The summer of 2017 has seen significant progress towards delivering the Royal Navy’s flagship aircraft carrier, Queen Elizabeth. On 26 June the huge vessel was slowly edged out of the nontidal basin at Rosyth Dockyard to commence initial sea trials in the North Sea.
Subsequently, on 16 August, she made a maiden entry into her home port of Portsmouth in a blaze of media publicity and under the gaze of thousands of onlookers. However, further work remains to be done before she is commissioned into Royal Navy service. And it will be even longer before she becomes an operational fighting ship.
BACKGROUND
Queen Elizabeth’s origins can be traced back to the 1990s, when studies were undertaken to examine replacements for the Invincible class ‘Harrier carriers’. This programme gained momentum in 1998, when the Blair government’s Strategic Defence Review committed to acquiring two new, large strike carriers to replace the three, small existing ships. The new aircraft carriers were seen as central to a post-Cold War concept of operations that envisaged British forces being deployed across the globe on missions in an unpredictable world.
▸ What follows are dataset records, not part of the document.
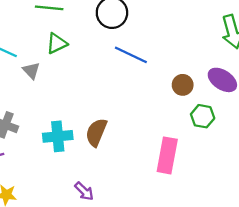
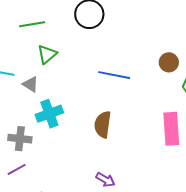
blue line: (131, 55) -> (114, 75), moved
cyan cross: (58, 136) -> (49, 114), moved

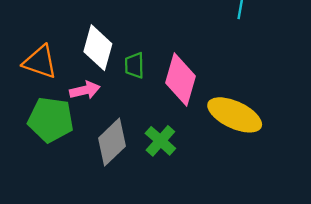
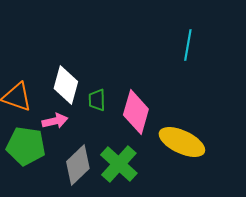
green cross: (160, 141) -> (119, 164), size x1.4

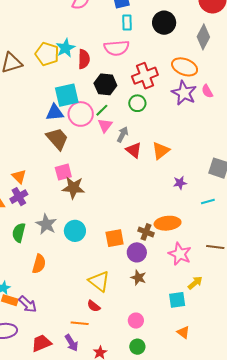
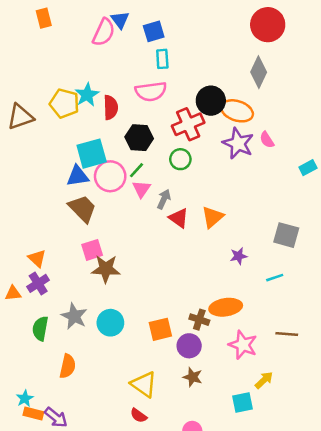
black circle: (164, 23) -> (211, 101), moved

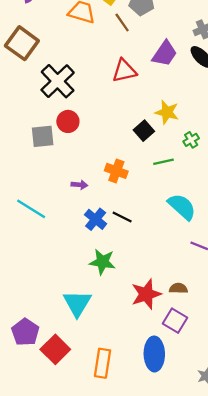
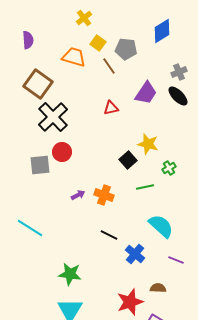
brown square: (22, 43) -> (38, 84), moved
red triangle: (124, 71) -> (111, 108), size x0.7
purple arrow: (79, 185) -> (78, 195), moved, turned -32
blue cross: (96, 219) -> (135, 254), moved
green star: (102, 262) -> (70, 274), moved
brown semicircle: (178, 288) -> (158, 288), moved

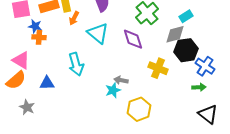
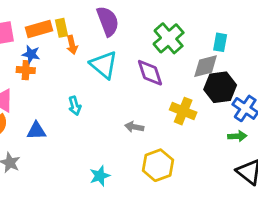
cyan rectangle: (186, 16) -> (220, 42), turned -48
orange arrow: (74, 18) -> (72, 45), turned -40
blue star: (35, 26) -> (31, 54), moved
cyan arrow: (76, 64) -> (75, 106), size x0.6
cyan star: (113, 90) -> (100, 176), moved

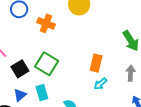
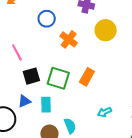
orange rectangle: (96, 63) -> (87, 77), moved
green square: (47, 64) -> (58, 78), turned -30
Although the concept was clear, agreeing the precise design and capabilities of the new ships was more complicated. There was much debate over the merit of continuing to use the STOVL (Short Take Off and Vertical Landing) method of aircraft launch and recovery adopted by the Invincible class, compared with the CATOBAR (Catapult Assisted Take-Off But Arrested Recovery) system utilised, for example, in US Navy aircraft carriers. There were also questions over whether the ships could be afforded as the defence budget came under increasing pressure from the cost of operations in Iraq and Afghanistan.